Given what else Eliezer has said, it’s reasonable to infer that the screaming is due to the possibility of everyone dying due to neural network based AIs being powerful but unalignable, not merely that your AI application might fail unexpectedly.
It’s really strange to think the idea isn’t upsetting when Eliezer says understanding it would cause “constant screaming”. Even if that’s an exaggeration, really??????? Maybe ask someone who doesn’t read LW regularly whether Elizer is saying the idea you could get by knowing how neural nets work is upsetting, I think they would agree with me.
He specified “mission-critical”. An AI’s ability to take over other machines in the network, take over the internet, manufacture grey goo, etc. (choose your favorite doomsday scenario), is not really related to how mission-critical its original task was. (In fact, someone’s AI to choose the best photo filters to match the current mood on Instagram to maximize “likes” seems both more likely to have arbitrary network access and less likely to have careful oversight than a self-driving car AI.) Therefore I do think his comment was about the likelihood of failure in the critical task, and not about alignment.
I think he meant something like this: The neural net, used e.g. to recognize cars on the road, makes most of its deductions based on accidental correlations and shortcuts in the training data—things like “it was sunny in all the pictures of trucks”, or “if it recognizes the exact shape and orientation of the car’s mirror, then it knows which model of car it is, and deduces the rest of the car’s shape and position from that, rather than by observing the rest of the car”. (Actually they’d be lower-level and less human-legible than this. It’s like someone parsing tables out of Wikipedia pages’ HTML, but instead of matching th/tr/td elements, it just counts “<” characters, and God help us if one of the elements has an extra < due to holding a link or something.) If you understood just how fragile and divorced from reality the shortcuts were, while you were sitting in such a car rushing down the highway, you would scream.

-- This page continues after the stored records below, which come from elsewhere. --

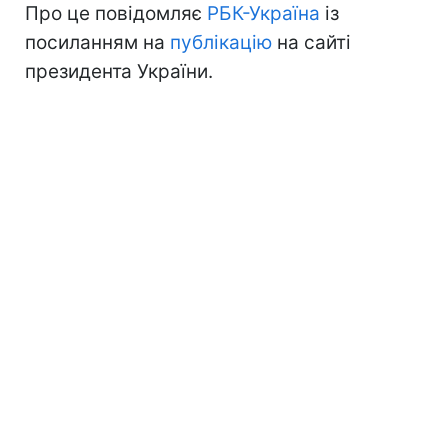
Про це повідомляє
РБК-Україна
із
посиланням на
публікацію
на сайті
президента України.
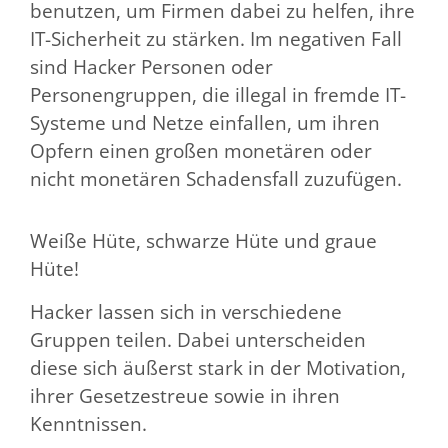
benutzen, um Firmen dabei zu helfen, ihre
IT-Sicherheit zu stärken. Im negativen Fall
sind Hacker Personen oder
Personengruppen, die illegal in fremde IT-
Systeme und Netze einfallen, um ihren
Opfern einen großen monetären oder
nicht monetären Schadensfall zuzufügen.
Weiße Hüte, schwarze Hüte und graue
Hüte!
Hacker lassen sich in verschiedene
Gruppen teilen. Dabei unterscheiden
diese sich äußerst stark in der Motivation,
ihrer Gesetzestreue sowie in ihren
Kenntnissen.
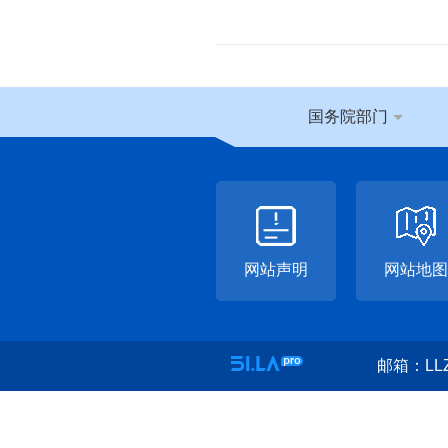
国务院部门
网站声明
网站地图
邮箱：LLZ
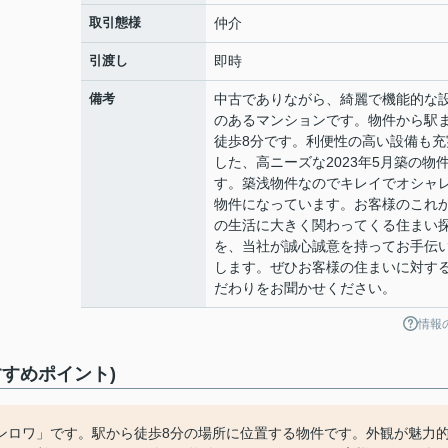
取引態様
仲介
引渡し
即時
備考
中古でありながら、綺麗で機能的な
のあるマンションです。物件から駅
徒歩8分です。利便性の高い設備も充
した、高ニーズな2023年5月築の物
す。築浅物件なのでキレイでオシャ
物件になっています。お客様のこれ
の生活に大きく関わってくる住まい
を、当社が誠心誠意を持ってお手伝
します。ぜひお客様の住まいに対す
だわりをお聞かせください。
情報
すめポイント)
ンロワ」です。駅から徒歩8分の場所に位置する物件です。外観が魅力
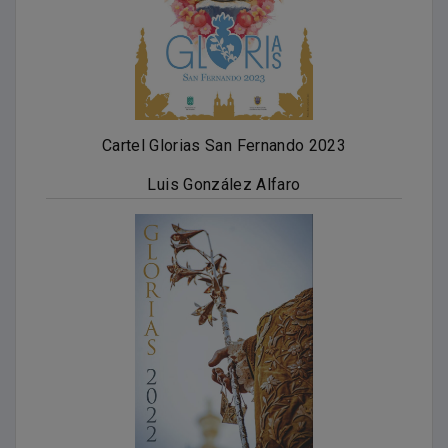
Cartel Glorias San Fernando 2023
Luis González Alfaro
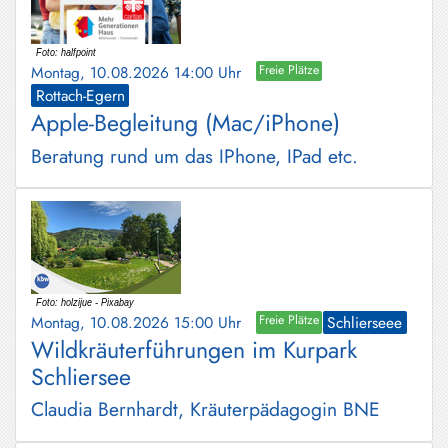
Montag, 10.08.2026 14:00 Uhr
Freie Plätze
Rottach-Egern
Apple-Begleitung (Mac/iPhone)
Beratung rund um das IPhone, IPad etc.
Montag, 10.08.2026 15:00 Uhr
Freie Plätze
Schlierseee
Wildkräuterführungen im Kurpark
Schliersee
Claudia Bernhardt, Kräuterpädagogin BNE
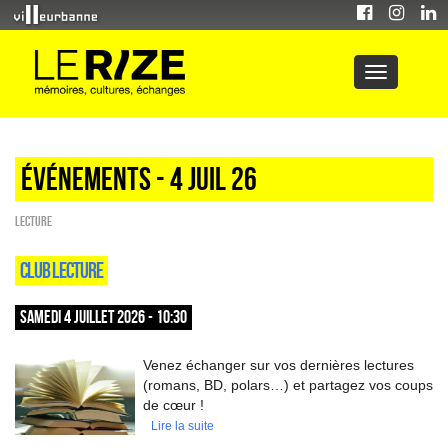
Événements - 4 Juil 26
Lecture
CLUB LECTURE
SAMEDI 4 JUILLET 2026 - 10:30
Venez échanger sur vos dernières lectures
(romans, BD, polars…) et partagez vos coups
de cœur !
Lire la suite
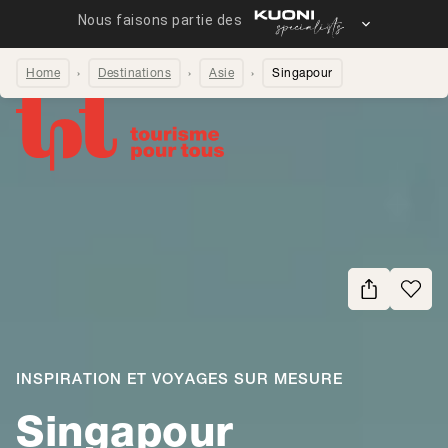
Home
Destinations
Asie
Singapour
Partager la page
INSPIRATION ET VOYAGES SUR MESURE
-
Singapour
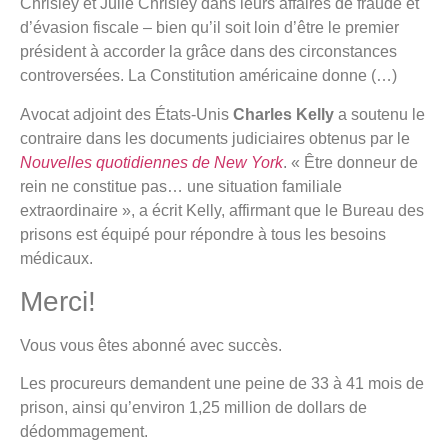
Chrisley et Julie Chrisley dans leurs affaires de fraude et
d’évasion fiscale – bien qu’il soit loin d’être le premier
président à accorder la grâce dans des circonstances
controversées. La Constitution américaine donne (…)
Avocat adjoint des États-Unis
Charles Kelly
a soutenu le
contraire dans les documents judiciaires obtenus par le
Nouvelles quotidiennes de New York
. « Être donneur de
rein ne constitue pas… une situation familiale
extraordinaire », a écrit Kelly, affirmant que le Bureau des
prisons est équipé pour répondre à tous les besoins
médicaux.
Merci!
Vous vous êtes abonné avec succès.
Les procureurs demandent une peine de 33 à 41 mois de
prison, ainsi qu’environ 1,25 million de dollars de
dédommagement.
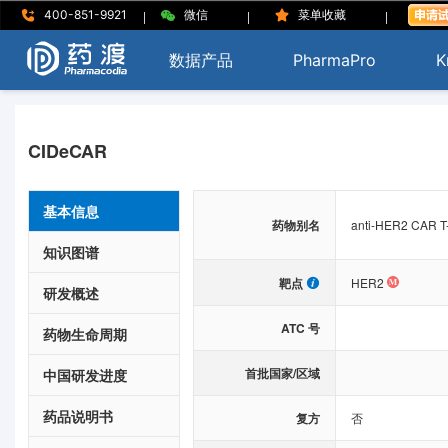
|
|
|
400-851-9921
微信
菜单收藏
数据产品
PharmaPro
K
CIDeCAR
基本信息
药物别名
anti-HER2 CAR T-
知识图谱
靶点
HER2
研发概述
ATC 号
药物生命周期
首批国家/区域
中国研发进度
药品说明书
复方
否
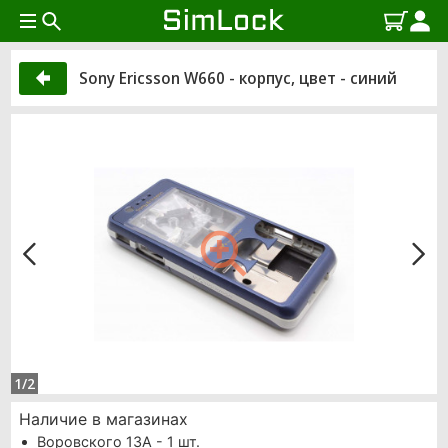
Sony Ericsson W660 - корпус, цвет - синий
1/2
Наличие в магазинах
Воровского 13А - 1 шт.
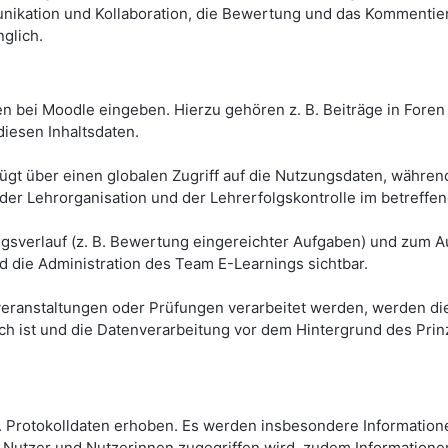
nikation und Kollaboration, die Bewertung und das Kommentie
glich.
n bei Moodle eingeben. Hierzu gehören z. B. Beiträge in Foren 
diesen Inhaltsdaten.
gt über einen globalen Zugriff auf die Nutzungsdaten, während 
 der Lehrorganisation und der Lehrerfolgskontrolle im betreffe
sverlauf (z. B. Bewertung eingereichter Aufgaben) und zum Au
d die Administration des Team E-Learnings sichtbar.
eranstaltungen oder Prüfungen verarbeitet werden, werden die
lich ist und die Datenverarbeitung vor dem Hintergrund des Pr
Protokolldaten erhoben. Es werden insbesondere Informationen
 Nutzer und Nutzerinnen zugegriffen wird, zudem Informationen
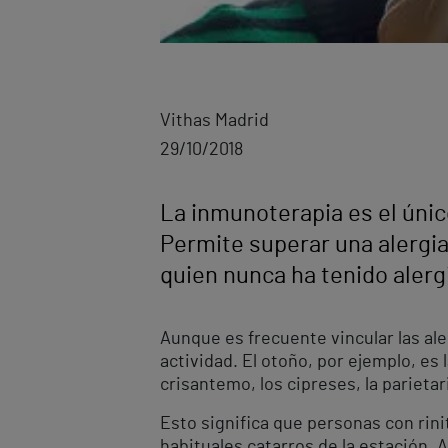
Vithas Madrid
29/10/2018
La inmunoterapia es el únic
Permite superar una alergia
quien nunca ha tenido alerg
Aunque es frecuente vincular las ale
actividad. El otoño, por ejemplo, es
crisantemo, los cipreses, la parietari
Esto significa que personas con rini
habituales catarros de la estación.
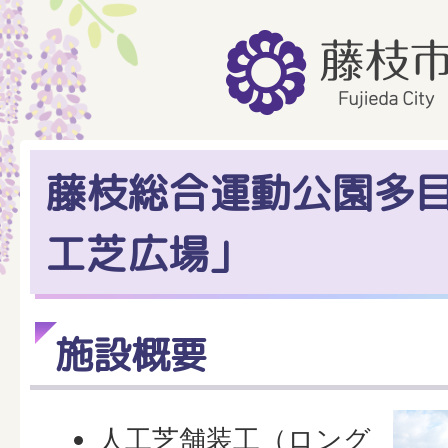
藤枝総合運動公園多
工芝広場」
施設概要
人工芝舗装工（ロング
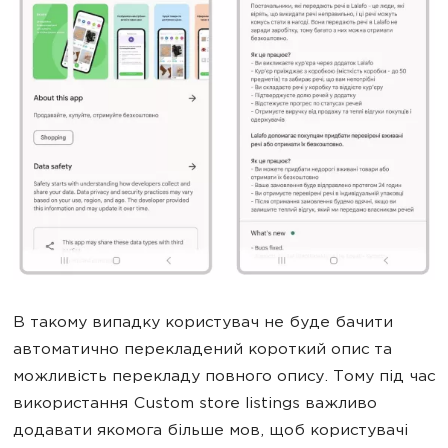
В такому випадку користувач не буде бачити
автоматично перекладений короткий опис та
можливість перекладу повного опису. Тому під час
використання Custom store listings важливо
додавати якомога більше мов, щоб користувачі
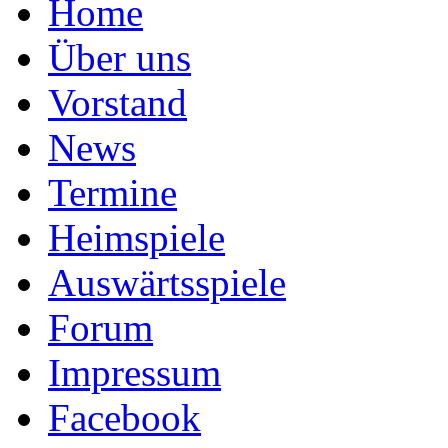
Home
Über uns
Vorstand
News
Termine
Heimspiele
Auswärtsspiele
Forum
Impressum
Facebook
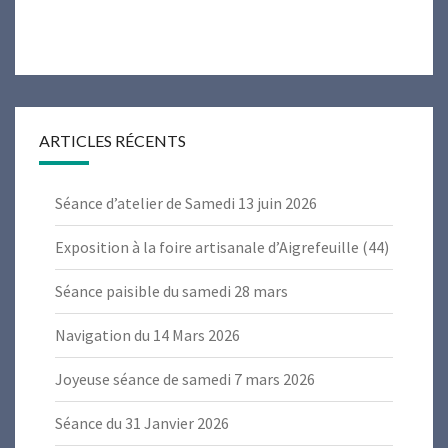
ARTICLES RÉCENTS
Séance d’atelier de Samedi 13 juin 2026
Exposition à la foire artisanale d’Aigrefeuille (44)
Séance paisible du samedi 28 mars
Navigation du 14 Mars 2026
Joyeuse séance de samedi 7 mars 2026
Séance du 31 Janvier 2026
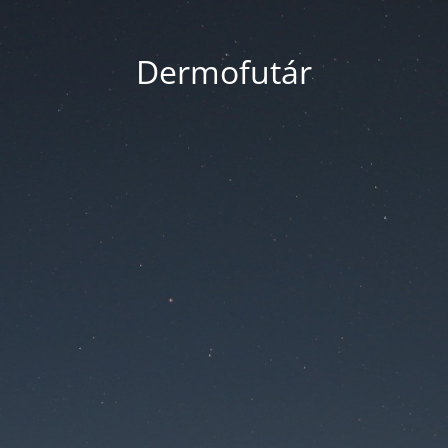
Dermofutár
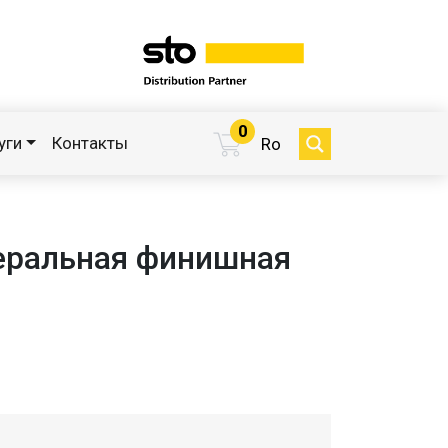
0
уги
Контакты
Ro
еральная финишная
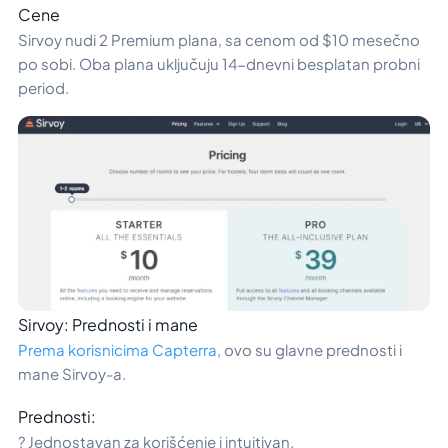
Cene
Sirvoy nudi 2 Premium plana, sa cenom od $10 mesečno
po sobi. Oba plana uključuju 14-dnevni besplatan probni
period.
Sirvoy: Prednosti i mane
Prema korisnicima Capterra
, ovo su glavne prednosti i
mane Sirvoy-a.
Prednosti:
? Jednostavan za korišćenje i intuitivan.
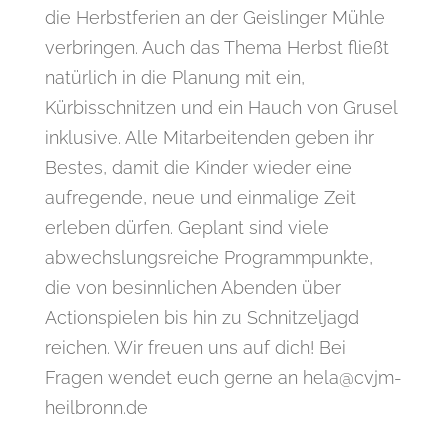
die Herbstferien an der Geislinger Mühle
verbringen. Auch das Thema Herbst fließt
natürlich in die Planung mit ein,
Kürbisschnitzen und ein Hauch von Grusel
inklusive. Alle Mitarbeitenden geben ihr
Bestes, damit die Kinder wieder eine
aufregende, neue und einmalige Zeit
erleben dürfen. Geplant sind viele
abwechslungsreiche Programmpunkte,
die von besinnlichen Abenden über
Actionspielen bis hin zu Schnitzeljagd
reichen. Wir freuen uns auf dich! Bei
Fragen wendet euch gerne an hela@cvjm-
heilbronn.de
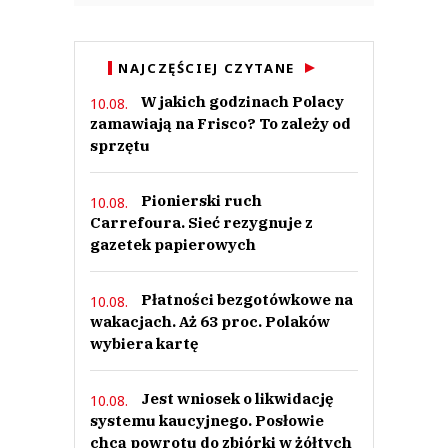
NAJCZĘŚCIEJ CZYTANE
W jakich godzinach Polacy
10.08.
zamawiają na Frisco? To zależy od
sprzętu
Pionierski ruch
10.08.
Carrefoura. Sieć rezygnuje z
gazetek papierowych
Płatności bezgotówkowe na
10.08.
wakacjach. Aż 63 proc. Polaków
wybiera kartę
Jest wniosek o likwidację
10.08.
systemu kaucyjnego. Posłowie
chcą powrotu do zbiórki w żółtych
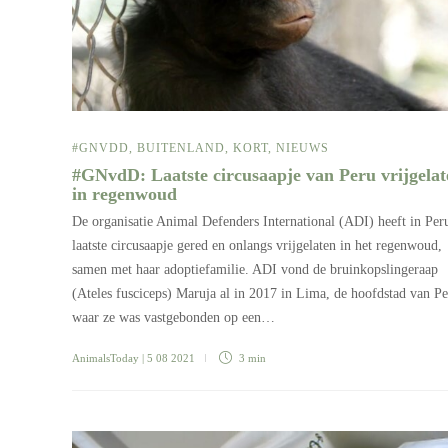
#GNVDD
,
BUITENLAND
,
KORT
,
NIEUWS
#GNvdD: Laatste circusaapje van Peru vrijgelat
in regenwoud
De organisatie Animal Defenders International (ADI) heeft in Per
laatste circusaapje gered en onlangs vrijgelaten in het regenwoud,
samen met haar adoptiefamilie. ADI vond de bruinkopslingeraap
(Ateles fusciceps) Maruja al in 2017 in Lima, de hoofdstad van Pe
waar ze was vastgebonden op een…
AnimalsToday
| 5 08 2021
3 min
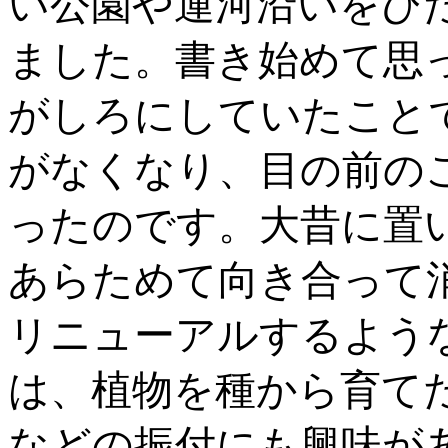
い公園や運河沿いをひ
ました。書き始めて思
がしろにしていたこと
がなくなり、目の前の
ったのです。大昔に置
あらためて向き合って
リニューアルするよう
は、植物を種から育て
などの振付にも興味があ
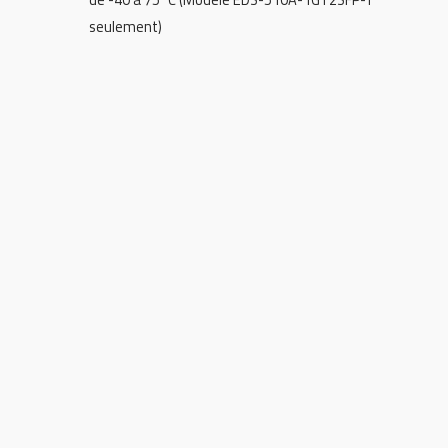
seulement)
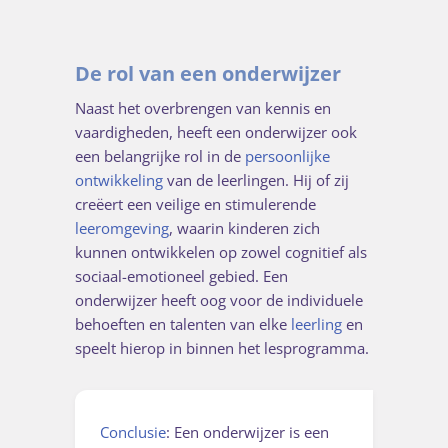
De rol van een onderwijzer
Naast het overbrengen van kennis en
vaardigheden, heeft een onderwijzer ook
een belangrijke rol in de
persoonlijke
ontwikkeling
van de leerlingen. Hij of zij
creëert een veilige en stimulerende
leeromgeving
, waarin kinderen zich
kunnen ontwikkelen op zowel cognitief als
sociaal-emotioneel gebied. Een
onderwijzer heeft oog voor de individuele
behoeften en talenten van elke
leerling
en
speelt hierop in binnen het lesprogramma.
Conclusie
: Een onderwijzer is een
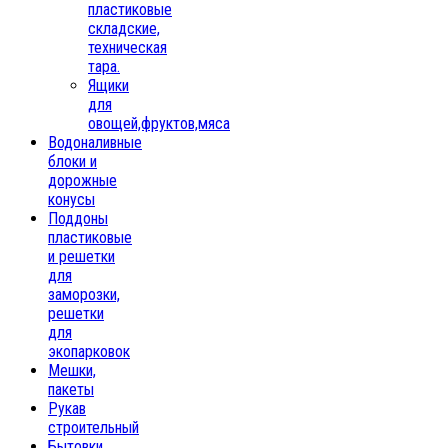
пластиковые
складские,
техническая
тара.
Ящики
для
овощей,фруктов,мяса
Водоналивные
блоки и
дорожные
конусы
Поддоны
пластиковые
и решетки
для
заморозки,
решетки
для
экопарковок
Мешки,
пакеты
Рукав
строительный
Бытовки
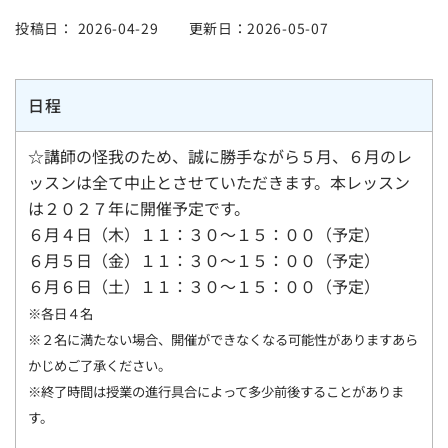
投稿日：
2026-04-29
更新日：2026-05-07
日程
☆講師の怪我のため、誠に勝手ながら５月、６月のレ
ッスンは全て中止とさせていただきます。本レッスン
は２０２７年に開催予定です。
６月４日（木）１１：３０～１５：００（予定）
６月５日（金）１１：３０～１５：００（予定）
６月６日（土）１１：３０～１５：００（予定）
※各日４名
※２名に満たない場合、開催ができなくなる可能性がありますあら
かじめご了承ください。
※終了時間は授業の進行具合によって多少前後することがありま
す。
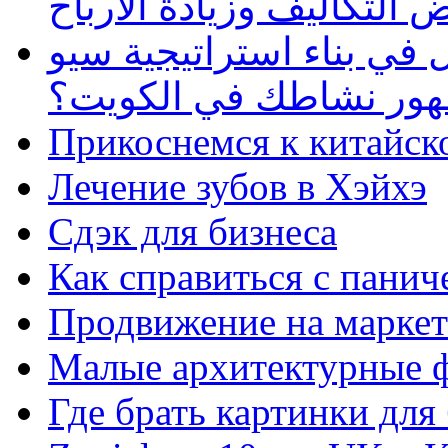
 التكاليف وزيادة الأرباح
في بناء استراتيجية سيو
ظهور نشاطك في الكويت؟
Прикоснемся к китайск
Лечение зубов в Хэйхэ
Сдэк для бизнеса
Как справиться с панич
Продвижение на маркет
Малые архитектурные 
Где брать картинки для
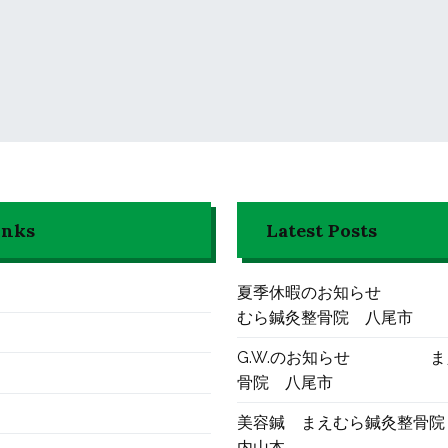
inks
Latest Posts
夏季休暇のお知ら
むら鍼灸整骨院 八尾市
G.W.のお知らせ ま
骨院 八尾市
美容鍼 まえむら鍼灸整骨院
内山本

(The counterargument to screaming, it seems to me, is that it’s relying on 100 different fragile accidental correlations, any 70 of which are sufficient—and it’s unlikely that more than 10 of them will break at once, especially if the neural net gets updated every few months, so the ensemble is robust even though the parts are not. I expect one could develop confidence in this by measuring just how overdetermined the “this is a car” deductions are, and how much they vary. But that requires careful measurement and calculation, and many people might not get past the intuitive “JFC my life depends on the equivalent of 100 of those reckless HTML-parsing shortcuts, I’m going to die”. And I expect there are plenty of applications where the ensemble really is fragile and has a >10% chance of serious failure within a few months.)
(NB. I’ve never worked on neural nets.)
Ok, I see how this is plausible. I do think that the reply to Zvi adds some context where Zvi is basically saying “Eliezer is always screaming, taking pauses to scream at others”, and the thing Eliezer is usually expressing fear about is AI killing everyone. I see how it could go either way though.